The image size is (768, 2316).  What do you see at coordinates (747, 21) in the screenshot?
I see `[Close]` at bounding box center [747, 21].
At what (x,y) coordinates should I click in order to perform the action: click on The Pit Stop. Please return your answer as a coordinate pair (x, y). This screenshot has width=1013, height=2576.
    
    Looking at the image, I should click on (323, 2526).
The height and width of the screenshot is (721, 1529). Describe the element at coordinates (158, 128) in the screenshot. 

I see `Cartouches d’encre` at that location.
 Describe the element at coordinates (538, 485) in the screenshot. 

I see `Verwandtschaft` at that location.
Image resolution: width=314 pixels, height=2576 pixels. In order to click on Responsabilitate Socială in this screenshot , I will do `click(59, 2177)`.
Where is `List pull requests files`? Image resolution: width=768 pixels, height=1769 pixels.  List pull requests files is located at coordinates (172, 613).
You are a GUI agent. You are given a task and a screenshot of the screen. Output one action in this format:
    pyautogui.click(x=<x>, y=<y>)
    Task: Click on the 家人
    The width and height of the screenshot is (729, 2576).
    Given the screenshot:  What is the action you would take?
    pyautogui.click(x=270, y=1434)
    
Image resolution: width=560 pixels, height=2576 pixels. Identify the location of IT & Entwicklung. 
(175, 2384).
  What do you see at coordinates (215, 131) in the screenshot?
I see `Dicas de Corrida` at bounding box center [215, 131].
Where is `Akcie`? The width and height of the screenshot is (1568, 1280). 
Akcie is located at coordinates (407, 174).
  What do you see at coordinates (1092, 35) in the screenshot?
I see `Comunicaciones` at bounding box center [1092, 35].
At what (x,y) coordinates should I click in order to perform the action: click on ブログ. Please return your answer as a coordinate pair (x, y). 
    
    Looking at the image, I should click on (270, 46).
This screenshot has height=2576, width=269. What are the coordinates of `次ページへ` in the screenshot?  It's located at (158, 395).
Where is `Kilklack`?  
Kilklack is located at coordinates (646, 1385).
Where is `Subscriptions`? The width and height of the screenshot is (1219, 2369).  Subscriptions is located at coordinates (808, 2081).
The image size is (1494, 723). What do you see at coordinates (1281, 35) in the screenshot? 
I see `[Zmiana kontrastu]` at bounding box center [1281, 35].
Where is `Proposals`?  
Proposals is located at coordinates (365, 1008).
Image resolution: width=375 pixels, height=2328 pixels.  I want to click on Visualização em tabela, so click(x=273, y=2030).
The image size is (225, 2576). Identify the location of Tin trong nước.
——————
* Required work
Output the records in full, exactly.

* The answer
The image size is (768, 2316).  What do you see at coordinates (747, 21) in the screenshot?
I see `[Close]` at bounding box center [747, 21].
At what (x,y) coordinates should I click in order to perform the action: click on The Pit Stop. Please return your answer as a coordinate pair (x, y). This screenshot has width=1013, height=2576.
    
    Looking at the image, I should click on (323, 2526).
The height and width of the screenshot is (721, 1529). Describe the element at coordinates (158, 128) in the screenshot. 

I see `Cartouches d’encre` at that location.
 Describe the element at coordinates (538, 485) in the screenshot. 

I see `Verwandtschaft` at that location.
Image resolution: width=314 pixels, height=2576 pixels. In order to click on Responsabilitate Socială in this screenshot , I will do `click(59, 2177)`.
Where is `List pull requests files`? Image resolution: width=768 pixels, height=1769 pixels.  List pull requests files is located at coordinates (172, 613).
You are a GUI agent. You are given a task and a screenshot of the screen. Output one action in this format:
    pyautogui.click(x=<x>, y=<y>)
    Task: Click on the 家人
    The width and height of the screenshot is (729, 2576).
    Given the screenshot:  What is the action you would take?
    pyautogui.click(x=270, y=1434)
    
Image resolution: width=560 pixels, height=2576 pixels. Identify the location of IT & Entwicklung. 
(175, 2384).
  What do you see at coordinates (215, 131) in the screenshot?
I see `Dicas de Corrida` at bounding box center [215, 131].
Where is `Akcie`? The width and height of the screenshot is (1568, 1280). 
Akcie is located at coordinates (407, 174).
  What do you see at coordinates (1092, 35) in the screenshot?
I see `Comunicaciones` at bounding box center [1092, 35].
At what (x,y) coordinates should I click in order to perform the action: click on ブログ. Please return your answer as a coordinate pair (x, y). 
    
    Looking at the image, I should click on (270, 46).
This screenshot has height=2576, width=269. What are the coordinates of `次ページへ` in the screenshot?  It's located at (158, 395).
Where is `Kilklack`?  
Kilklack is located at coordinates (646, 1385).
Where is `Subscriptions`? The width and height of the screenshot is (1219, 2369).  Subscriptions is located at coordinates (808, 2081).
The image size is (1494, 723). What do you see at coordinates (1281, 35) in the screenshot? 
I see `[Zmiana kontrastu]` at bounding box center [1281, 35].
Where is `Proposals`?  
Proposals is located at coordinates (365, 1008).
Image resolution: width=375 pixels, height=2328 pixels.  I want to click on Visualização em tabela, so click(x=273, y=2030).
The image size is (225, 2576). Identify the location of Tin trong nước.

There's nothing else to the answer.